Crossing guard Virgil Woody spent about 35 minutes outdoors in Thursday morning’s subzero wind chills.
The number of students he assisted?
One.
His customer was a girl on her way to Clinton Elementary School in South Elgin.
But that’s OK, he said. It would have been fine even if no students had walked to school Thursday, because that’s his job, and he loves it.
“I enjoy being around kids. These kids at this age, what I call grammar school, they don’t give you any problems,” the 69-year-old Elgin resident said. “After they cross, I also cross the street to keep an eye on them until they turn the corner. It’s a nice quiet neighborhood, but I want to make sure they get there and they don’t fool around.”
Freezing temperatures like Thursday’s mean serious business when it comes to clothing. Wood wore thermal underwear plus two shirts and a hooded sweatshirt under his winter coat, along with three pairs of socks with insulated boots.

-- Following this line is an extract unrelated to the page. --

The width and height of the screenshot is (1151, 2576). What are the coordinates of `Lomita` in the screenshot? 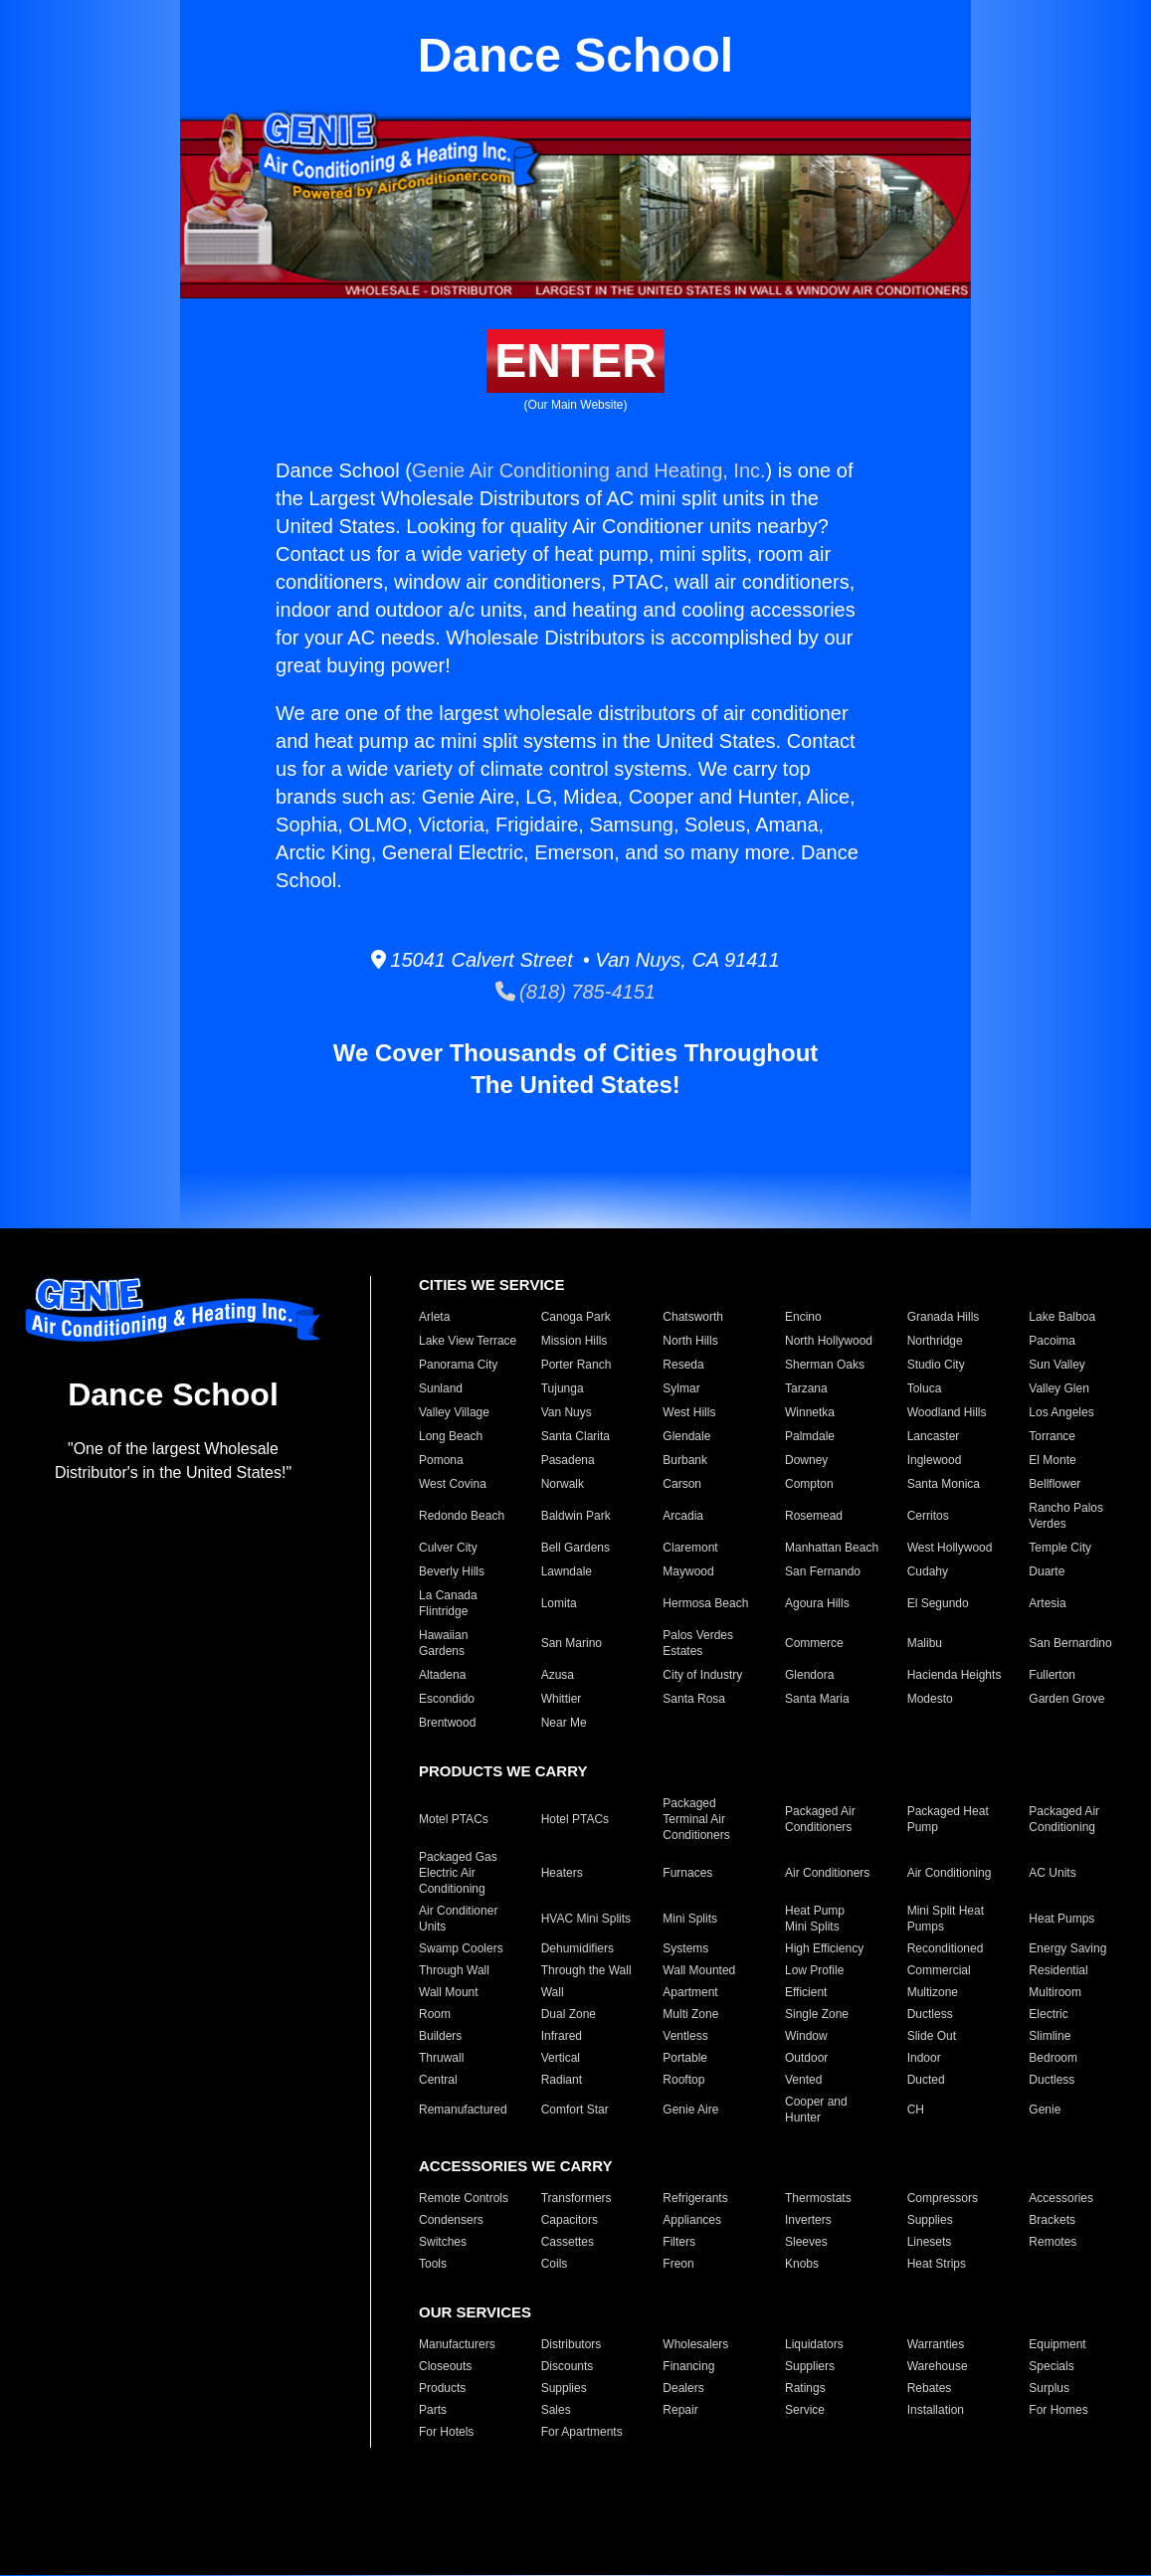 It's located at (559, 1603).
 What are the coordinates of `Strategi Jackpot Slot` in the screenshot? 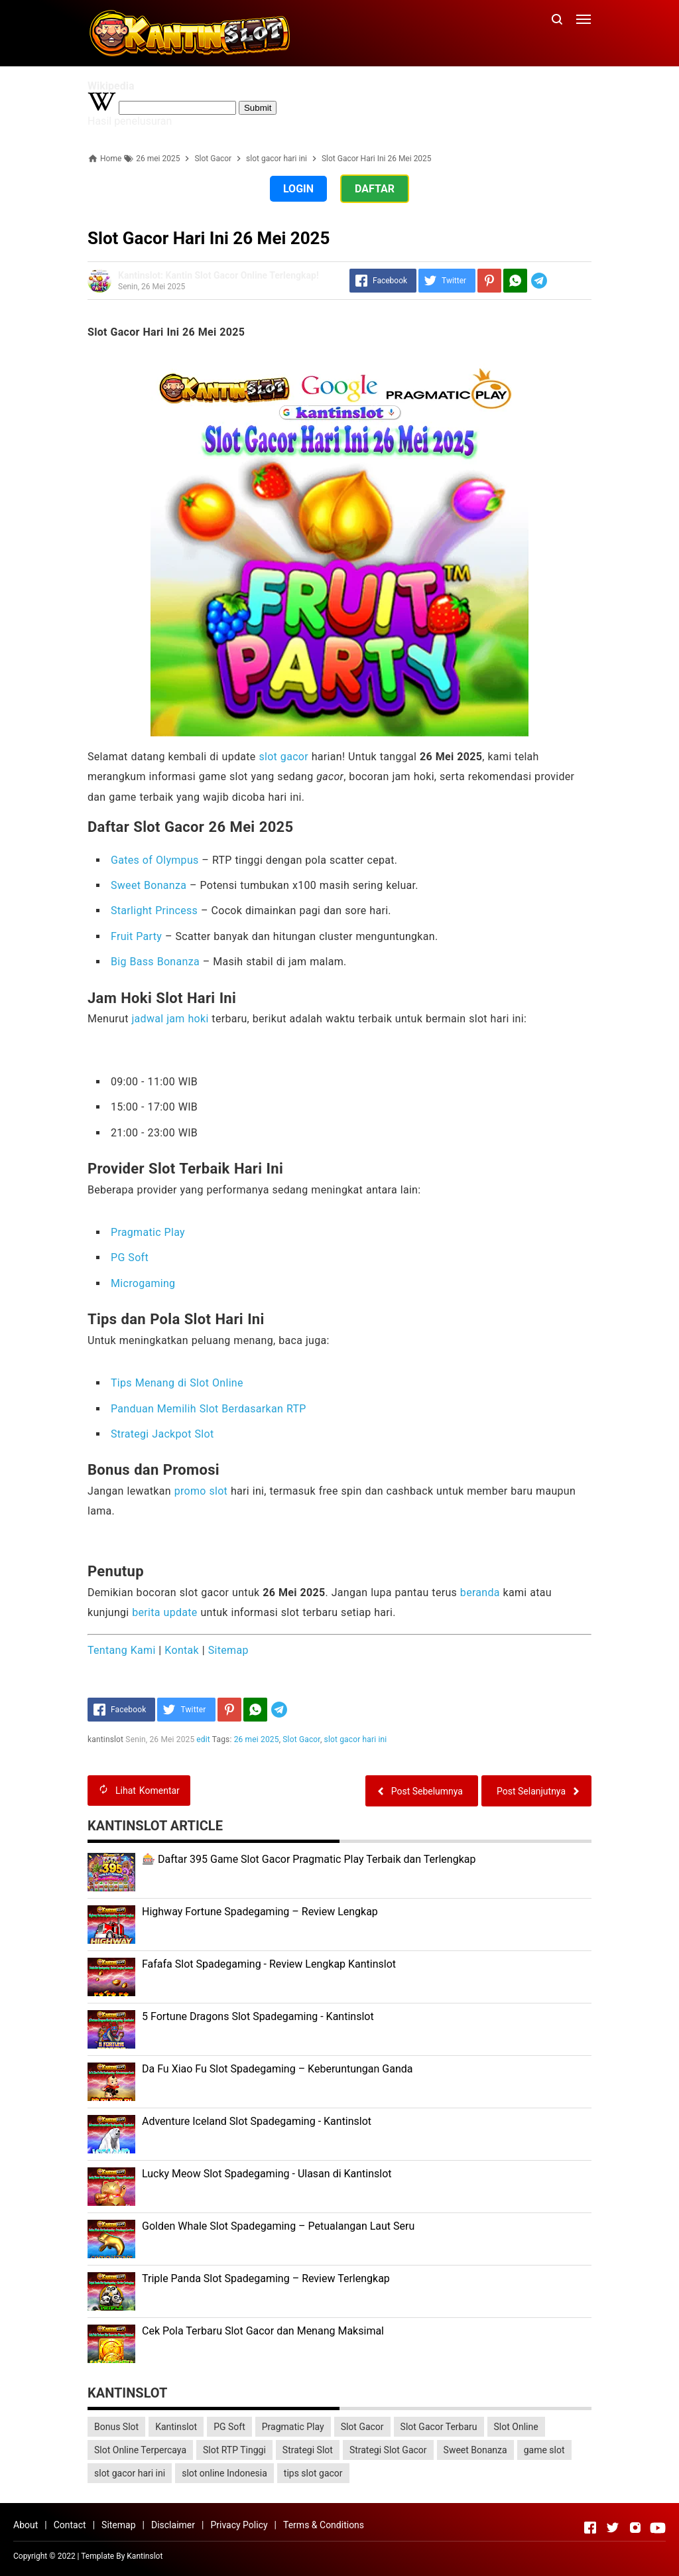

Still, “it was cold,” he said, not surprisingly.
Woody worked as a crossing guard for the Elgin Police Department for eight years before cutbacks led to his job in South Elgin about four years ago.
Crossing guards often fly under the radar, South Elgin Deputy Police Chief Randy Endean said. “The role of the crossing guard is important and what they do is appreciated,” he said.
Woody got used to braving freezing temperatures during his 35 years of work as a ramp service agent for United Airlines at O’Hare International Airport, where he de-iced and refueled planes, and loaded and unloaded baggage.
His worst experience was while working the winter midnight shift sometime in the 1970s, when the winds were so strong the plane had to be moved to block the wind, lest it take off one of the doors. “That was brutally cold.”
His crossing guard job doesn’t bring many surprises, but he did get an unexpected marketing visit last year from a representative of a company that sells hand warmers. “He gave me some to try, but I didn’t like them,” he said. “Gloves are fine.”